Investigations and Enforcement Mechanisms
The WTPA enhances the Commissioner’s authority in connection with investigating wage and hour violations. Employers must now permit the Commissioner, or his or her representative, to question employees about the terms or conditions of employment without interference in a private location at the place of employment and during working hours. Previously, the Labor Law made no reference to employer interference or the location of such interviews. Further, the Act provides the Commissioner with the authority to post notices of violations at the worksite for wage violations. Employee-visible notices will be allowed to be posted for a maximum of one year. For willful violations, notices can be visible to the general public for up to 90 days.

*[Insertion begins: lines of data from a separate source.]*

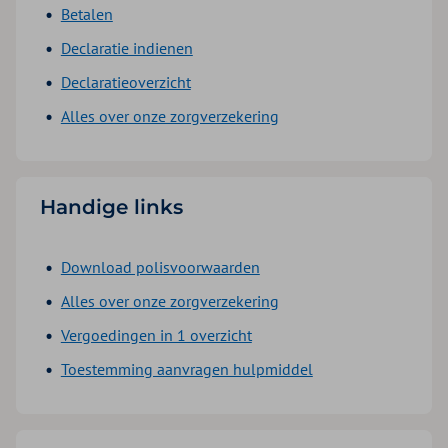
Betalen
Declaratie indienen
Declaratieoverzicht
Alles over onze zorgverzekering
Handige links
Download polisvoorwaarden
Alles over onze zorgverzekering
Vergoedingen in 1 overzicht
Toestemming aanvragen hulpmiddel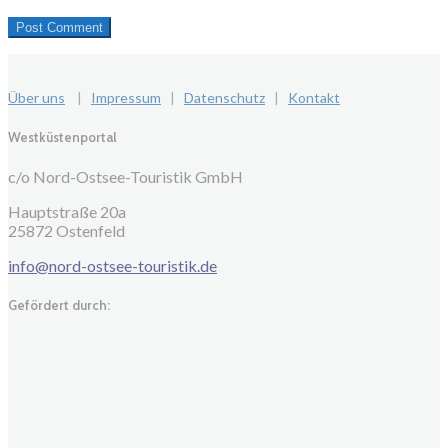
Über uns
|
Impressum
|
Datenschutz
|
Kontakt
Westküstenportal
c/o Nord-Ostsee-Touristik GmbH
Hauptstraße 20a
25872 Ostenfeld
info@nord-ostsee-touristik.de
Gefördert durch:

What Employers Should Do Now
As stated above, the WTPA becomes effective on April 12, 2011. In order to be in compliance, by that date, New York employers should do the following:
With respect to additional Section 195.1 notice requirements:
Either modify their own 195.1 notices to include each and every item previously listed, or utilize forms provided by the Commissioner (we will advise when the templates are released);
Use these notices/acknowledgments for all new employees;
Notify all employees of the applicable information on an annual basis on or before February 1 of each year, and obtain written acknowledgment of same;
Keep all acknowledgments for at least six years; and
If unionized, comply with the WTPA, even if the collective bargaining agreement includes all applicable information, because the WTPA is silent regarding preemption where a collective bargaining agreement exists.
With respect to additional Section 195.3 requirements:
Make changes to wage statements or contact their payroll providers to ensure that their wage statements (pay stubs) include the required information, as previously detailed.
With respect to the retaliation provisions:
Be aware that they are prohibited from retaliating against or threatening to retaliate against an employee who engages in a protected activity. These protections apply to any employee:
who makes a complaint to (i) his or her employer, (ii) the Commissioner, or his or her authorized representative, (iii) the Attorney General, or (iv) any other person, that the employer has engaged in conduct that the employee reasonably and in good faith believes violates any provision of the applicable chapter of the Labor Law or any order issued by the Commissioner; or
whom the employer believes to have made such a complaint; or
who caused to be instituted, or is about to institute, a proceeding under or related to the applicable chapter of the Labor Law; or
who provided information to the Commissioner, or his or her authorized representative, or to the Attorney General; or
who has testified, or is about to testify, in an investigation or proceeding under the applicable chapter of the Labor Law; or
who has otherwise exercised rights protected under this applicable chapter of the Labor Law; or
who caused the employer to receive an adverse determination from the Commissioner.
As you can see, there is a lot of information included in the WTPA. However, because penalties have increased and enforcement mechanisms have become stricter, compliance is essential.